With George W. Bush sworn in as the 43rd US president, Germans are wondering if the second term will be as turbulent as the first one. Despite differences, the Schröder government now wants to smooth out relations.
President Bush's inauguration -- honeymoon or hangover?
The fanfare with the champagne and caviar is over. Those who attended the inauguration balls and those who watched the spectacle live on television will most certainly have fond memories of the event -- a second honeymoon of sorts for Bush supporters. But for those who opposed the Texan's re-election, the ceremony is more likely to be compared with a hangover minus the good time the evening before.
Bush's detractors in Germany are no different. Although the president's swearing-in ceremony and his speech were televised live, few Germans chose to tune in. Instead anti-Bush protests were staged across the country. Never before has an American president been so unpopular among the Germans.
Gerhard Schröder (left) and Foreign Minister Joschka Fischer have not always agreed with Bush's policies
The animosity to the American leader poses a serious challenge to the center-left coalition government of Gerhard Schröder as it struggles to make the best of the situation. Karsten Voigt, coordinator for German-American Cooperation in the German Foreign Ministry, told Deutsche Welle that Berlin is determined to improve relations with Washington.

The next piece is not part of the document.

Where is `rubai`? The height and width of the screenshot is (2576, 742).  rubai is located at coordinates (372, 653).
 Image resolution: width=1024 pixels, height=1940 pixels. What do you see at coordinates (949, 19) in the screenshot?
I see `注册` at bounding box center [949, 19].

During Bush's first term, Schröder and his party of Social Democrats as well as the Greens made no secret of their opposition to the president's foreign policy in Iraq and elsewhere and frequently locked heads on the internatioal stage. Now Berlin is eager to patch things up, Voigt said.
"We always made it clear that this was a difference about a specific issue. It was not a turning point in German-American relations," he said. "We made it clear by objecting against the use of force but at the same time the Americans could use bases in Germany."
Common ground with the opposition
The opposition agrees with the Schröder administration on that point. Ruprecht Polenz, a Christian Democratic (CDU) member of the Bundestag who also sits on the Bundestag's Standing Committee on Foreign Affairs, described international relations as an effort to maintain interests between countries. In that regard, both Germany and the US have much in common, he said.
Polenz believes that Germany has to put the disagreement about the Iraq war behind it. Voigt agrees and thinks it is time to start anew with Washington.
Look to the future
George W. Bush and first lady Laura Bush during the inauguration
Christian Democratic party vice-chairman Wolfgang Schäuble, in a recent interview with the Neue Presse, said that mistakes had been made on both sides of the Atlantic that both the US and Germany should take a close look at them and learn from the past. Germany for its part must be more consistent in foreign policy, the CDU foreign affairs expert claimed.
He said that Berlin's accusations that the US needed to act multilaterally were unjust because Germany does not implement the multilateral decisions made by the UN Security Council, such as the Iraq resolution. Such actions only strengthen the American drive to act unilaterally.
And George W. Bush? In his inauguration speech, he made a brief reference to allies, honoring them for their friendship and saying the US relies on their help.
Although very sweeping in its address, those are welcoming words for Chancellor Gerhard Schröder, who will be meeting with Bush in February.